As the Indian and Chinese economies ripen, worms seem to be crawling out of the sweet growth. Post China’s disclosure of ballooning local government debt, news has hit of more than a 100 Indian companies need to repay an estimated Rs 33,000 crore (over US$7 billion) of loans they had raised by issuing FCCBs (Foreign Currency Convertible Bonds) within the next two years.
The FCCBs have been a widely preferred loan instrument for Indian companies borrowing money from overseas markets, especially during 2006 and 2008 when the stock markets were on a high and allowed the companies to easily tie-up loans which were low-cost, but had equity as a convertible. As the name suggests, the lenders can convert these bonds into equity if the debt is not repaid upon maturity, which is generally five years or more.

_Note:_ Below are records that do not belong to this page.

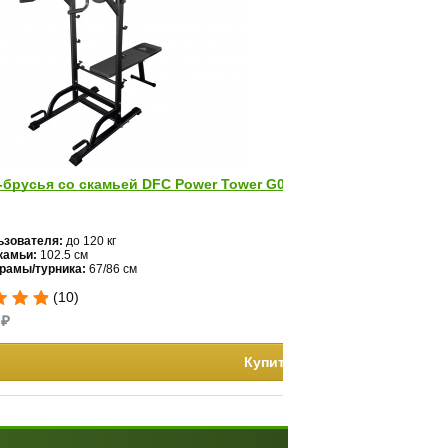
-брусья со скамьей DFC Power Tower G005
ьзователя:
до 120 кг
камьи:
102.5 см
рамы/турника:
67/86 см
(10)
₽
Купить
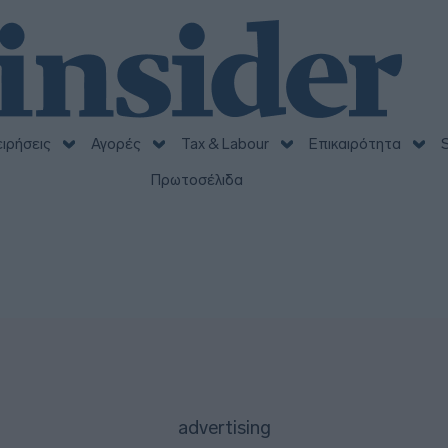
ειρήσεις
Αγορές
Tax & Labour
Επικαιρότητα
S
Πρωτοσέλιδα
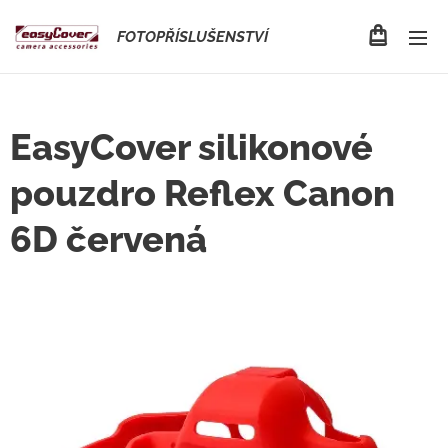
FOTOPŘÍSLUŠENSTVÍ
EasyCover silikonové
pouzdro Reflex Canon
6D červená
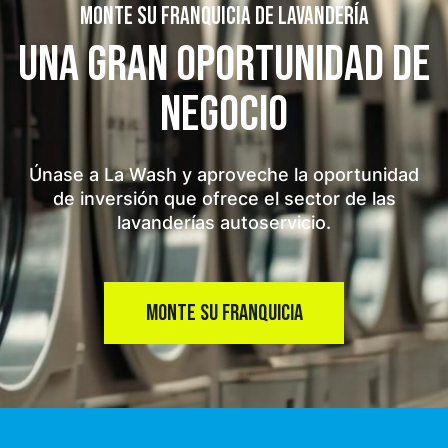
MONTE SU FRANQUICIA DE LAVANDERÍA
UNA GRAN OPORTUNIDAD
DE
NEGOCIO
Únase a La Wash y aproveche la oportunidad
de inversión que ofrece el sector de las
lavanderías autoservicio.
MONTE SU FRANQUICIA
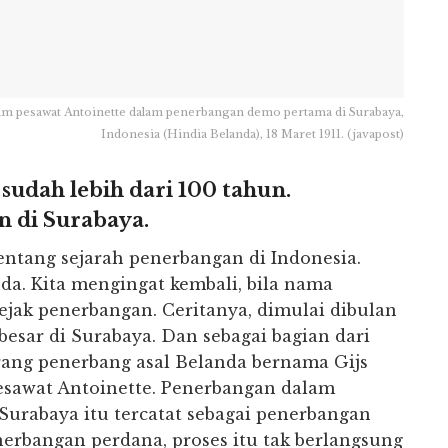
 dalam pesawat Antoinette dalam penerbangan demo pertama di Surabaya,
Indonesia (Hindia Belanda), 18 Maret 1911. (javapost)
sudah lebih dari 100 tahun.
 di Surabaya.
tentang sejarah penerbangan di Indonesia.
a. Kita mengingat kembali, bila nama
ejak penerbangan. Ceritanya, dimulai dibulan
besar di Surabaya. Dan sebagai bagian dari
orang penerbang asal Belanda bernama Gijs
esawat Antoinette. Penerbangan dalam
Surabaya itu tercatat sebagai penerbangan
nerbangan perdana, proses itu tak berlangsung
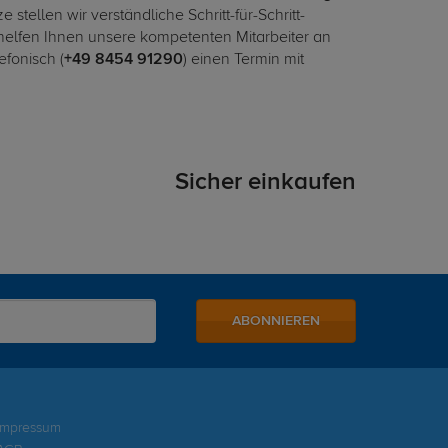
stellen wir verständliche Schritt-für-Schritt-
 helfen Ihnen unsere kompetenten Mitarbeiter an
efonisch (
+49 8454 91290
) einen Termin mit
Sicher einkaufen
ABONNIEREN
Impressum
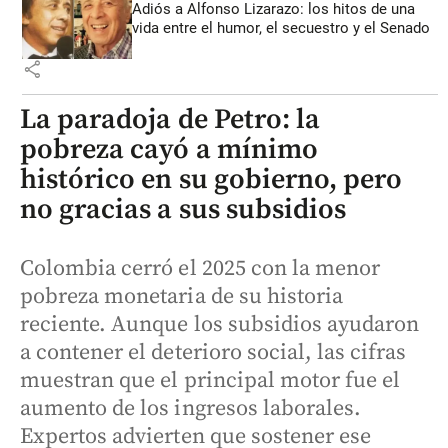
Adiós a Alfonso Lizarazo: los hitos de una
vida entre el humor, el secuestro y el Senado
share
La paradoja de Petro: la
pobreza cayó a mínimo
histórico en su gobierno, pero
no gracias a sus subsidios
Colombia cerró el 2025 con la menor
pobreza monetaria de su historia
reciente. Aunque los subsidios ayudaron
a contener el deterioro social, las cifras
muestran que el principal motor fue el
aumento de los ingresos laborales.
Expertos advierten que sostener ese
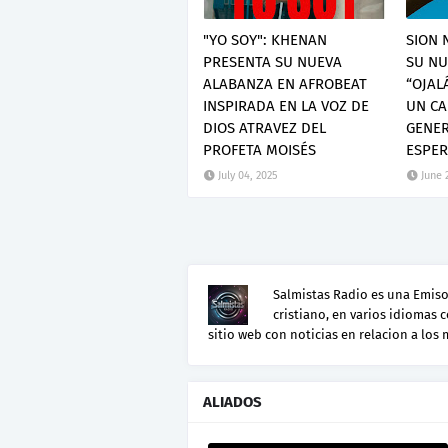
"YO SOY": KHENAN
SION 
PRESENTA SU NUEVA
SU NU
ALABANZA EN AFROBEAT
“OJAL
INSPIRADA EN LA VOZ DE
UN CA
DIOS ATRAVEZ DEL
GENER
PROFETA MOISÉS
ESPE
July 04, 2025
June 
Salmistas Radio es una Emisor
cristiano, en varios idiomas 
sitio web con noticias en relacion a los
ALIADOS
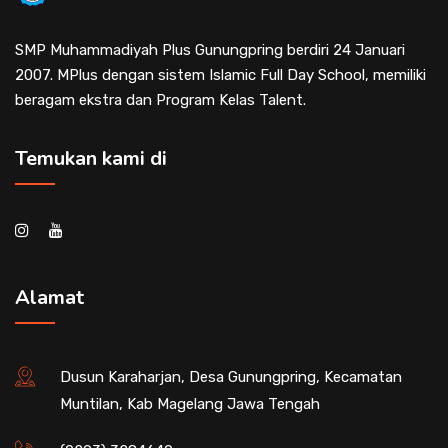
SMP Muhammadiyah Plus Gunungpring berdiri 24 Januari
2007. MPlus dengan sistem Islamic Full Day School, memiliki
beragam ekstra dan Program Kelas Talent.
Temukan kami di
Alamat
Dusun Karaharjan, Desa Gunungpring, Kecamatan
Muntilan, Kab Magelang Jawa Tengah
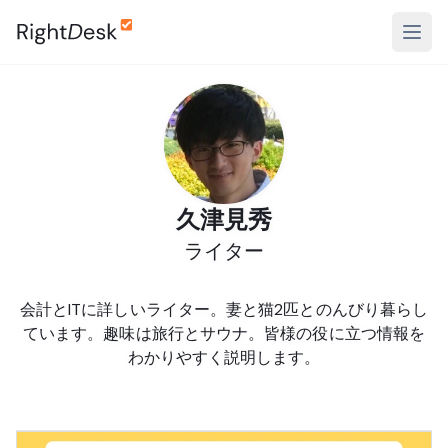
久津見秀
ライター
会計とITに詳しいライター。妻と猫2匹とのんびり暮らし
ています。趣味は旅行とサウナ。皆様の役に立つ情報を
わかりやすく説明します。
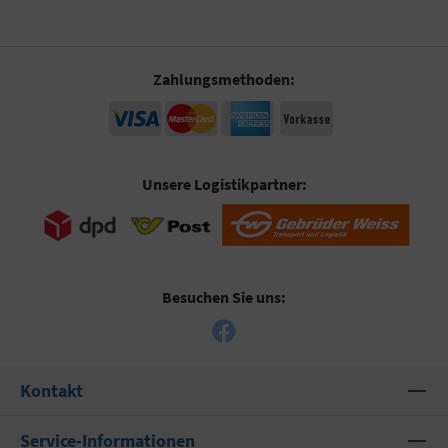
Zahlungsmethoden:
Unsere Logistikpartner:
Besuchen Sie uns:
Kontakt
Service-Informationen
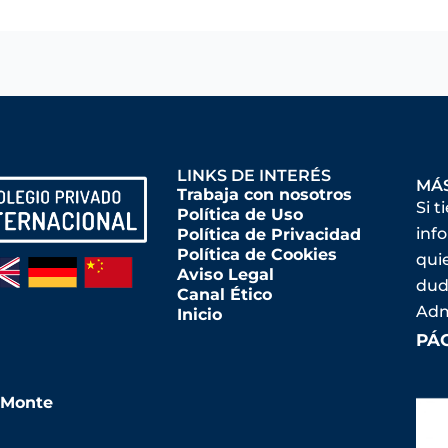
LINKS DE INTERÉS
MÁ
Trabaja con nosotros
Si t
Política de Uso
inf
Política de Privacidad
Política de Cookies
qui
Aviso Legal
dud
Canal Ético
Adm
Inicio
PÁ
l Monte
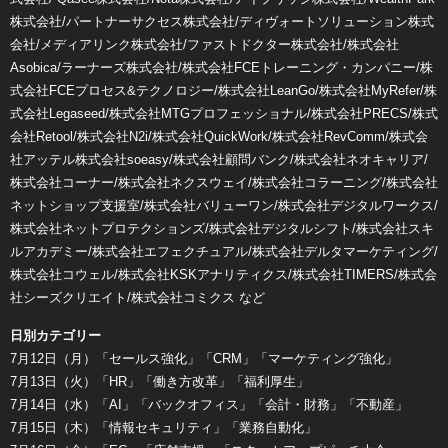
株式会社/パートナーサクセス株式会社/ディヴォートソリューション株式
会社/メディアリンク株式会社/ファストドクター株式会社/株式会社
Asobica/ラーナーズ株式会社/株式会社FCEトレーニング・カンパニー/株
式会社FCEプロセス&テクノロジー/株式会社LeanGo/株式会社MyRefer/株
式会社Legaseed/株式会社MTGプロフェッショナル/株式会社PRECS/株式
会社Retool/株式会社N2i/株式会社QuickWork/株式会社RevComm/株式会
社アッテル株式会社soeasy/株式会社顧問バンク/株式会社ネオキャリア/
株式会社コーナー/株式会社ネクスウェイ/株式会社コラーニング/株式会社
ネットショップ支援室/株式会社バリューワン/株式会社デジタルワークス/
株式会社ネットプロテクションズ/株式会社デジタルシフト/株式会社スキ
ルアカデミー/株式会社エフェクチュアル/株式会社デルタマーケティング/
株式会社コウェル/株式会社KSKアナリティクス/株式会社TIMERS/株式会
社シーズクリエイト/株式会社コミクス など
日別カテゴリー
7月12日（月）「セールス強化」「CRM」「マーケティング強化」
7月13日（火）「HR」「働き方改革」「福利厚生」
7月14日（水）「AI」「バックオフィス」「会計・財務」「不動産」
7月15日（木）「情報セキュリティ」「業務自動化」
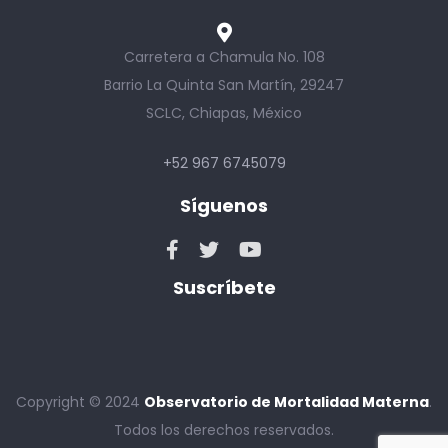
Carretera a Chamula No. 108
Barrio La Quinta San Martín, 29247
SCLC, Chiapas, México
+52 967 6745079
Síguenos
Suscríbete
Copyright © 2024
Observatorio de Mortalidad Materna
.
Todos los derechos reservados.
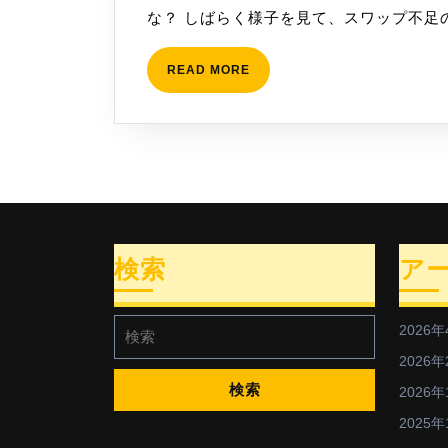
そ
な？ しばらく様子を見て、スワップ不足
月
復
6
活
READ
READ MORE
日
MORE
か
な
検索
ア
検
2026年
索:
2026年
2026年
2025年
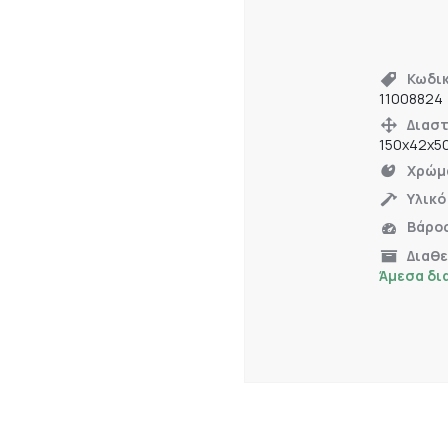
Κωδι
11008824
Διαστ
150x42x5
Χρώμ
Υλικό
Βάρο
Διαθ
Άμεσα δι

However as it turns out, FCCB’s of more than 100 Indian companies are maturing within the next two years, and with limited debt repayment mechanisms and low share prices, many of these Indian companies are looking to Chinese banks to repay the amount. While many companies are already in negotiations with Chinese banks due to their lower interest rates, post yesterday’s announcement of a high default rate on Chinese banks, many analysts also fear the ability of Chinese banks to bail Indian companies out.
An added benefit for Indian companies taking loans from Chinese banks is the possibility of buying materials at a lower cost from China. Companies from power and other infrastructure related sectors are especially interested in Chinese loans, as they may get concessional rates if they agree to other import-related relationships with China’s manufacturing companies.
Indian companies can get very low-cost loans from Chinese banks if they also agree to source other products from that country. The Chinese loans are also catching the fancy of those corporates who do not face any FCCB redemption risk, but are looking to retire their existing costlier loans. Some of the Indian firms having taken cheaper Chinese loans previously include two Anil Ambani group firms, RCOM and Reliance Power, who together tied up about US$ 3 billion worth loans from China.
Reliance Power is said to have saved about Rs 6,500 crore in interest costs when it tied up US$ 1.1 billion (over Rs 5,000 crore) of Chinese loans, which was used to repay costlier domestic loans. A host of power companies such as Lanco Infratech , Moser Baer Power and Adani Power have also previously expressed their interest in Chinese loans.
As per RBI data, FCCBs worth about US$ 3.5 billion are maturing in the current fiscal 2011-12, while FCCBs worth about US$ 4 billion would mature in 2012-13. Things could improve thereafter with FCCB maturing worth about US$ 627 million in 2013-14, US$ 2.5 billion in 2014-15, US$ 467 million in 2015-16 and only US$ 25 million in 2016-17.